Voluntarismo também é outra palavra de ordem para o STFC. Todos os que organizam e dirigem o clube são voluntários. Um trabalho árduo e recompensador. A cada ano, o clube cresce e atinge mais pessoas, agregando mais jogadores. Com isso, ao longo desta década de existência, eles já mudaram três vezes de ‘casa’; se nos seus primeiros anos de vida os Titans jogaram em campos administrados por outros clubes, em 2011 eles finalmente conseguiram um campo próprio, onde podem treinar, sediar jogos, realizar suas atividades sociais e guardar seus equipamentos esportivos. Ao mesmo tempo, contudo, ter uma casa própria trouxe novos desafios e responsabilidades, os quais os voluntários titânicos encaram com a sua mais que conhecida e destemida coragem titânica.
Amizade e solidariedade são mais duas palavras-chave para os Titans FC. Os voluntários do clube estão sempre organizando campanhas para levantar fundos a fim de realizar as diversas atividades do clube, tais como cuidar dos gramados, comprar materiais esportivos, limpar os vestiários e banheiros, pagar as contas de luz, entre tantas outras necessidades materiais. Noites de Zumba, tardes de fitness, churrascos, doações de empresas e amigos… Graças a comunidade local, os Titans vem enfrentando com afinco as suas dificuldades, e a cada ano crescem e incluem mais jogadores em seu plantel.
O Titans FC pretende promover um ambiente inclusivo com os mais altos padrões éticos possíveis. Todos os seus membros, jogadores, familiares e voluntários devem aderir e assinar o seu código de conduta, o qual inclui, entre outras clausulas: o respeito aos direitos e a dignidade alheia; comprometer-se a prestar um serviço do mais alto nível; jamais usar a própria ligação com o Titans FC para autopromoção, tampouco para promover valores pessoais, políticos ou religiosos; evitar qualquer tipo de assedio ou discriminação contra os participantes; entre outros 12 pontos que pretendem assegurar um divertimento sadio, livre e positivo para todos os participantes do clube.
Todas as crianças e jovens que jogam contra os times do Titans FC saem desta experiência gratificados, com vontade de ajudar mais.
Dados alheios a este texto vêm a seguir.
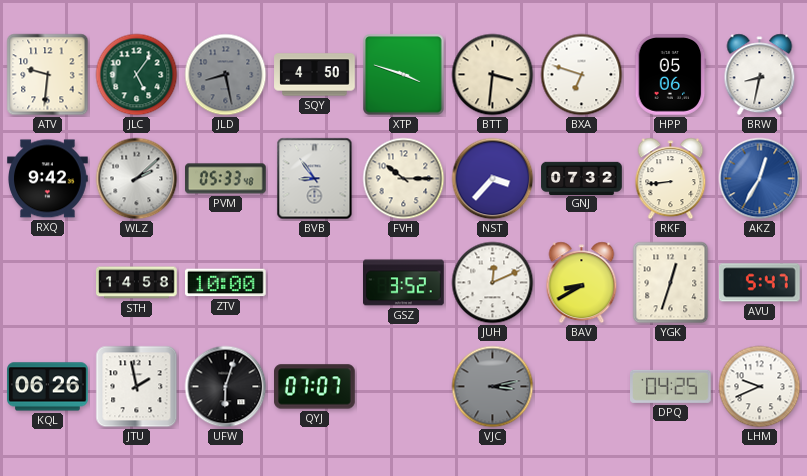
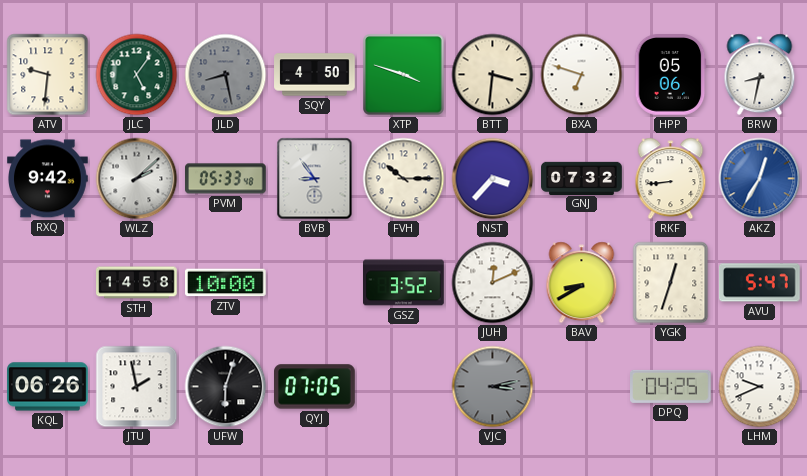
QYJ: 07:07 -> 07:05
Eles são unanimes ao afirmarem a beleza daqueles momentos e ao salientarem o prazer de praticar esporte com outros objetivos que não exclusivamente a competição e a vitória.
O Airton iria adorar jogar pelo Titans. Talvez ele virasse um diretor, ou um técnico do clube. Talvez um goleador! Tenho certeza, entretanto, que o espirito dele vive aqui em meio ao STFC. Airton sempre foi um cara demasiadamente forte, um Titã de verdade, com o qual eu passei alguns verões no inicio da minha adolescência, e com quem tive a honra de brincar junto, de abraçar e de carregar nos braços – e no coração. Para ele, e para o Daniel, dedico esta humilde crônica. Go Titans! Continuem nos enchendo de luz.